Jakarta resident and business consultant Alexander Evan said he did not leave the house without a mask, which he changed regularly because "the dirty air sticks to the mask".
"There are also street kids selling cookies near Sarinah shopping mall in Central Jakarta. They don't wear masks, and I am sure they escaped the attention of the Jakarta government," the 48-year-old said.
"The real solution is decarbonisation... water mist is a temporary solution.

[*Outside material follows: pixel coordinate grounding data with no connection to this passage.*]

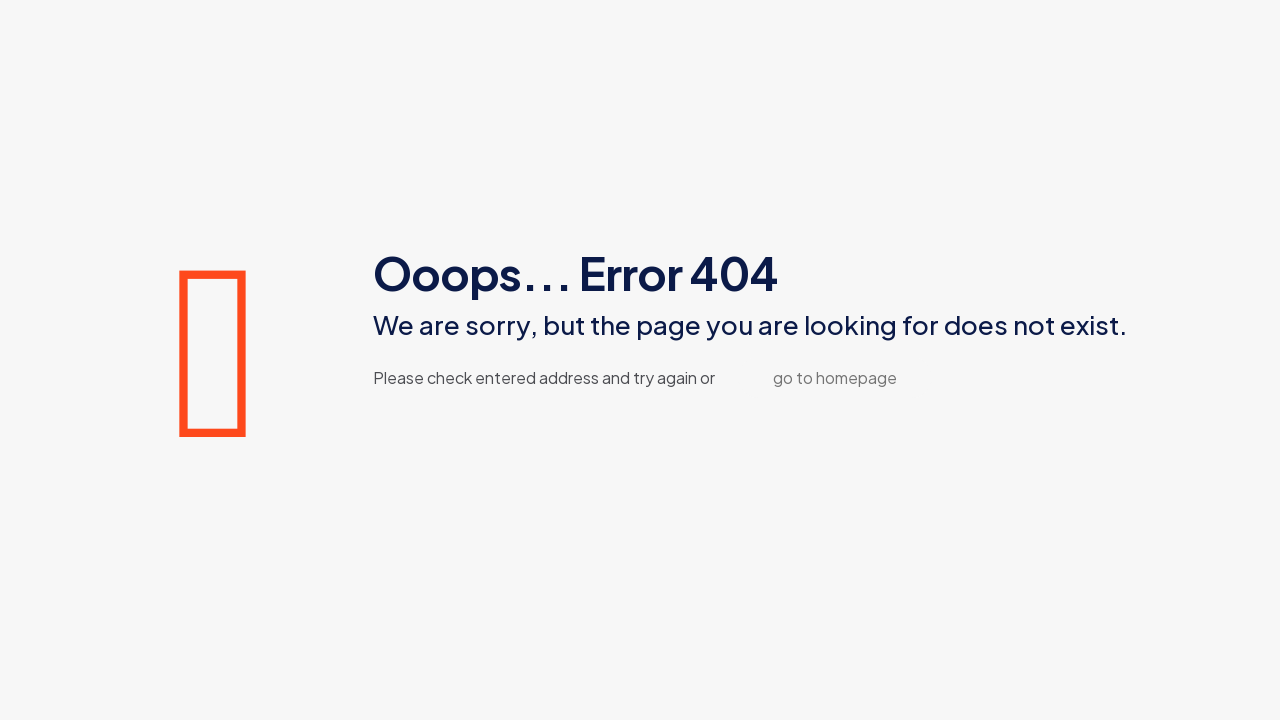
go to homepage (835, 377)
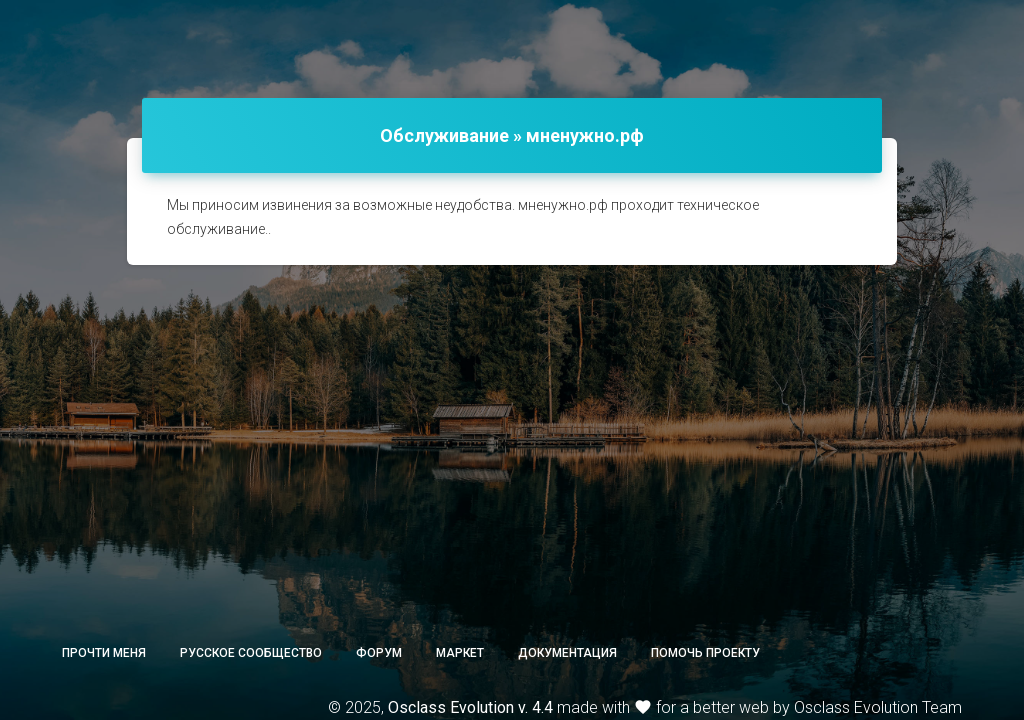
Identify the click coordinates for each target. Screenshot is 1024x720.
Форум (379, 653)
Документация (567, 653)
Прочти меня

It is not sustainable."
Retired civil servant Corina Manangka, 61, said she had been prescribed medication for a cough she recently developed. "I don't know if it is due to pollution or not, but the doctor told me to put on a mask when outdoors."
Street kiosks and fountains spraying fine mist were used across Europe during the northern hemisphere's recent heatwave to help cool residents and holidaymakers in places like Spain, Italy and Greece.
But using mist to target air pollution has more commonly been seen in China, which has used water cannons to reduce smog.
Mist has also been used in Delhi, one of the world's most polluted megacities, where average annual particle pollution can be more than 25 times the World Heath Organisation's guidelines.
India was among six countries in Asia and Africa named in a report this week for suffering the worst air pollution. The Air Quality Life Index study by the University of Chicago's Energy Policy Institute concluded that fine particle air pollution was causing the average person on the planet to lose 2.3 years of life expectancy.
"The impact of PM2.5 on global life expectancy is comparable to that of smoking, more than three times that of alcohol use and unsafe water, more than five times that of transport injuries like car crashes, and more than seven times that of HIV/AIDS," the report found.
In a separate effort to minimise pollution, Indonesia recently used weather modification technology, also known as "cloud-seeding", to induce rain.
The practice, conducted by Indonesia's National Research and Innovation Agency in late August, involves injecting clouds with substances to speed up rain production.
The Environment and Forestry Ministry said the weather modification had improved air quality in areas where rain fell, including in Bogor, a city south of Jakarta.
Cloud-seeding is widely used in the United Arab Emirates, which conducts an ambitious program throughout the year to force precipitation.